Erprobung der Ju 252 V1 mit ausgefahrenem Fahrwerk
Sammlung Ringlstetter

Zum Erstflug

Fertiggestellt wurde die Ju 252 V1 im Oktober 1941. Zum Erstflug hob sie am 5. Juni 1942 mit Werkseinflieger (Werkstestpilot) Flugkapitän Hans-Joachim Matthies am Steuer ab, der sich nach der Landung insgesamt zufrieden über die 252 äußerte. Während die Ju 252 V2 am 1. August 1942 zum Jungfernflug startete, befand sich die in Details verbesserte V1 bereits bei der Erprobungsstelle Rechlin, wo man dem Transporter ebenfalls ein gutes Zeugnis ausstellte. Im November 1942 war auch die Ju 252 V3 flugklar.

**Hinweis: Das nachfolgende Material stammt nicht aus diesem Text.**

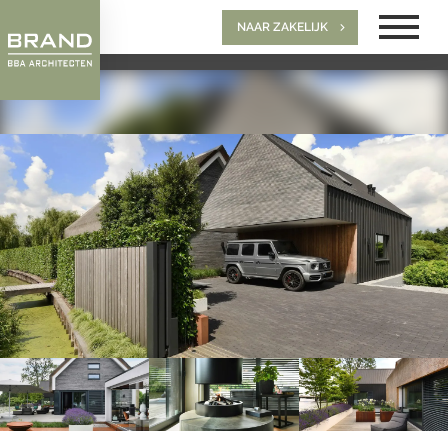
NAAR ZAKELIJK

Das vierte Versuchsflugzeug erhielt als erste 252 eine Abwehrbewaffnung, die serienmäßig einzig aus dem B-Stand in Form eines weit vorn auf dem Rumpfrücken sitzenden, elektrisch betriebenen Drehturms bestand. Bestückt war er mit einem 13-mm-Maschinengewehr MG 131, das in einer Drehlafette EDL 131 lagerte. Zudem sah man als Rüstsätze einen unteren Abwehrstand (C-Stand) sowie einen Heckstand vor, von denen jedoch keiner mehr verwirklicht wurde. Da beim Einbau des B-Standes die Druckdichtigkeit erhebliche Probleme bereitete, verzichtete man auf die Druckdichtigkeit des Rumpfes. Als Lösung sah man künftig die Verwendung fernbedienter Abwehrstände. Die V4 sollte als Musterflugzeug für die Serie Ju 252 A-1 dienen, die sich neben der Bewaffnung und anderen Details auch durch ein verändertes Seiten- und Höhenleitwerk zumindest von der V1 unterschied.

Junkers Ju 252
Sammlung Ringlstetter

Ressourcenmangel

Wie bereits bei der Ju 52 erfolgreich praktiziert, war auch die Ju 252 als Mehrzweckflugzeug ausgelegt. So ließ sich die Dreimot je nach Ausstattung zum Sanitäts-, Reise-, Truppentransport-, Hörsaal-, Fallschirmspringer- oder schlichten Transport-Flugzeug umfunktionieren. Auch sah man den Einsatz auf Wasser per Schwimmersatz als Ju 252 W vor. Bereits 1942 geriet das Deutsche Reich durch den ausgeweiteten Krieg an mehreren Fronten gleichzeitig und mit erstarkenden Gegnern zunehmend in Bedrängnis. Außerdem wurden kriegswichtige Rohstoffe immer knapper. Flugzeugmuster wie die Ju 252 brauchte die Luftwaffe zwar, sie besaßen aber keine Dringlichkeit, da die Ju 52 nach wie vor gute Dienste leistete und weitere Transporttypen zur Verfügung standen. Hinzu kam, dass der Jumo 211 dringend für die Produktion der Bombertypen Ju 88 und Heinkel He 111 gebraucht wurde. Abhilfe hätte diesbezüglich die Ausrüstung mit drei Jumo 207 schaffen können, die der Ju 252 immer noch zu brauchbaren Leistungen verholfen hätten, wenngleich mit zwei Tonnen geringerer Nutzlast. Das RLM reduzierte den zweiten Bauauftrag über zunächst 25 Ju 252 A auf 12 Flugzeuge. Um die Ju 252 eventuell doch noch in größerem Umfang in der Luftwaffe einzuführen, richtete sich der Blick des RLM bereits 1942 auf eine Art Sparvariante der Ju 252. Um der Knappheit an kriegswichtigem Leichtmetall zu begegnen, bauten die JFM die Ju 252 V1 zur V1/1 um und nutzten sie als Vorversuchsflugzeug für die überwiegend aus Holz und Strahlrohren gefertigte Ju 352.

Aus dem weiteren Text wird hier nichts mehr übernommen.